Bulloch reported the next morning to the steamship company office. Having received no reply to his letter from Attorney-General Benjamin, he was unsure how to act, and worried that postal and telegraphic communications between North and South were neither reliable nor confidential. “My embarrassment was happily relieved by finding a letter from Mr. Benjamin awaiting me.” It must have been among the last to come through regular mail. It was brief, but to the point. The Secretary of the Navy desired him to come to Montgomery “without delay.”
Bulloch destroyed the letter at once, and began settling affairs with the company and other matters of business. But, “safety required that I should act without precipitancy.” His return to New York with Bienville apparently had removed any suspicions among the public authorities concerning Bulloch’s loyalty, and, “my friends either thought that I intended at least to remain neutral, or else they were too considerate to ask questions or to suggest doubts.”

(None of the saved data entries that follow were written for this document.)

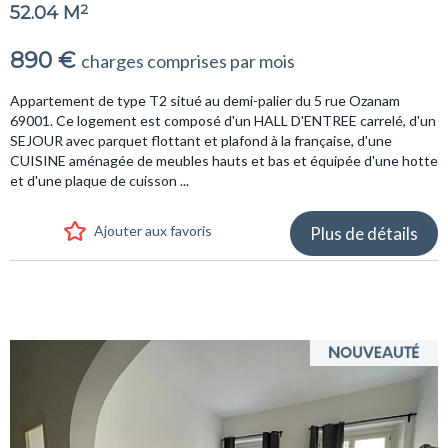
2
52.04 M
890 €
charges comprises par mois
Appartement de type T2 situé au demi-palier du 5 rue Ozanam
69001. Ce logement est composé d'un HALL D'ENTREE carrelé, d'un
SEJOUR avec parquet flottant et plafond à la française, d'une
CUISINE aménagée de meubles hauts et bas et équipée d'une hotte
et d'une plaque de cuisson ...
Ajouter aux favoris
Plus de détails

For ten disagreeable days, he was detained in the city. Subsequent information indicated that, had Bulloch shown haste in his movements, he would have been arrested. He mentioned to a few personal friends an intention of going to Philadelphia or possibly to Cincinnati, “and in the early days of May I started southward with light luggage, as if for a short journey.”
Thus began a brilliant four years’ service by James Dunwoody Bulloch as primary agent in Great Britain for the Confederate navy. He was forty years old, a former U.S. Navy officer, merchant master, and businessman with extensive experience, formidable organizing talents, and fierce determination. Bulloch’s half-brother, Irvine Stephens Bulloch was sailing master on the CSS Shenandoah. Their sister, Martha, married Theodore Roosevelt, Sr. and bore the future president.

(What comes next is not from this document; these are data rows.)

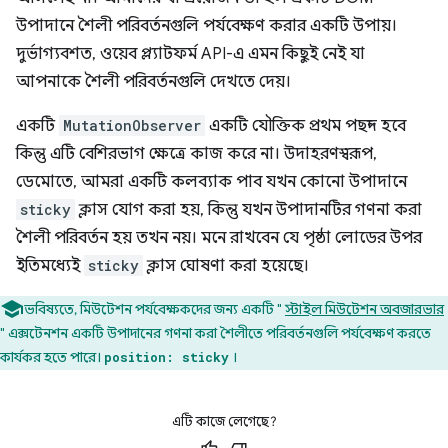
উপাদানে শৈলী পরিবর্তনগুলি পর্যবেক্ষণ করার একটি উপায়।
দুর্ভাগ্যবশত, ওয়েব প্ল্যাটফর্ম API-এ এমন কিছুই নেই যা
আপনাকে শৈলী পরিবর্তনগুলি দেখতে দেয়।
একটি
MutationObserver
একটি যৌক্তিক প্রথম পছন্দ হবে
কিন্তু এটি বেশিরভাগ ক্ষেত্রে কাজ করে না। উদাহরণস্বরূপ,
ডেমোতে, আমরা একটি কলব্যাক পাব যখন কোনো উপাদানে
sticky
ক্লাস যোগ করা হয়, কিন্তু যখন উপাদানটির গণনা করা
শৈলী পরিবর্তন হয় তখন নয়। মনে রাখবেন যে পৃষ্ঠা লোডের উপর
ইতিমধ্যেই
sticky
ক্লাস ঘোষণা করা হয়েছে।
ভবিষ্যতে, মিউটেশন পর্যবেক্ষকদের জন্য একটি "
স্টাইল মিউটেশন অবজারভার
" এক্সটেনশন একটি উপাদানের গণনা করা শৈলীতে পরিবর্তনগুলি পর্যবেক্ষণ করতে
কার্যকর হতে পারে।
।
position: sticky
এটি কাজে লেগেছে?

Against persistent Union espionage and intense diplomatic pressure, Bulloch launched the most successful Confederate commerce raiders—Alabama, Florida, and Shenandoah—along with blockade runners crammed with hundreds of tons of arms and equipment. He contracted for two iron-hulled, steam warships—the “Laird rams”—and the ironclad CSS Stonewall. U.S. Minister to Great Britain Charles Francis Adams would write that Bulloch and associates were more effectively directing hostile operations than if they had been in Richmond: “In other words, so far as the naval branch of warfare is concerned, the real bureau was fixed at Liverpool….”[2]
[1] James D. Bulloch, The Secret Service of the Confederate States in Europe; or, How the Confederate Cruisers Were Equipped, 2 vols. (repr., New York: Thomas Yoseloff, 1959), 1:30-39. Ibid for all Bulloch quotes in this article.
[2] Adams to Earl Russell, The Case of Great Britain as Laid Before the Tribunal of Arbitration Convened at Geneva, 3 vols. (Washington, D.C.: Government Printing Office, 1872), 1:847.
Dwight:
Great post.
The early weeks of the Civil War were a confusing time for partisans on both sides. Nobody in the U.S. had ever faced anything like it. Bulloch’s fascinating story exemplifies those times.